(Activity)
Copy out the entries that follow exactly, leaving every picture behind.

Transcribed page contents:
[Start of section]

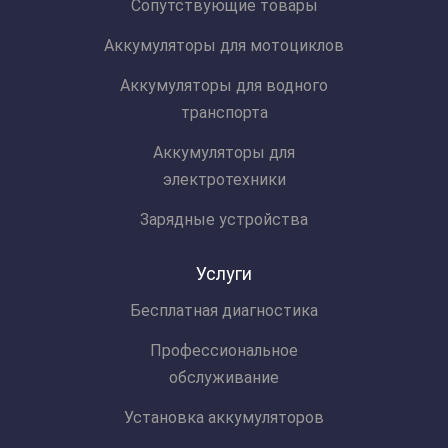
Сопутствующие товары
Аккумуляторы для мотоциклов
Аккумуляторы для водного
транспорта
Аккумуляторы для
электротехники
Зарядные устройства
Услуги
Бесплатная диагностика
Профессиональное
обслуживание
Установка аккумуляторов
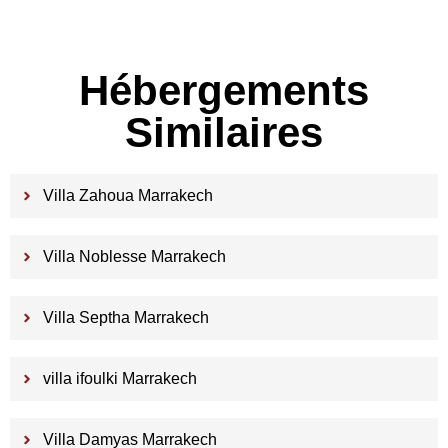
Hébergements
Similaires
Villa Zahoua Marrakech
Villa Noblesse Marrakech
Villa Septha Marrakech
villa ifoulki Marrakech
Villa Damyas Marrakech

[End of section]

(Answer to the problem)
Сопутствующие товары
Аккумуляторы для мотоциклов
Аккумуляторы для водного
транспорта
Аккумуляторы для
электротехники
Зарядные устройства
Услуги
Бесплатная диагностика
Профессиональное
обслуживание
Установка аккумуляторов
Hébergements
Similaires
Villa Zahoua Marrakech
Villa Noblesse Marrakech
Villa Septha Marrakech
villa ifoulki Marrakech
Villa Damyas Marrakech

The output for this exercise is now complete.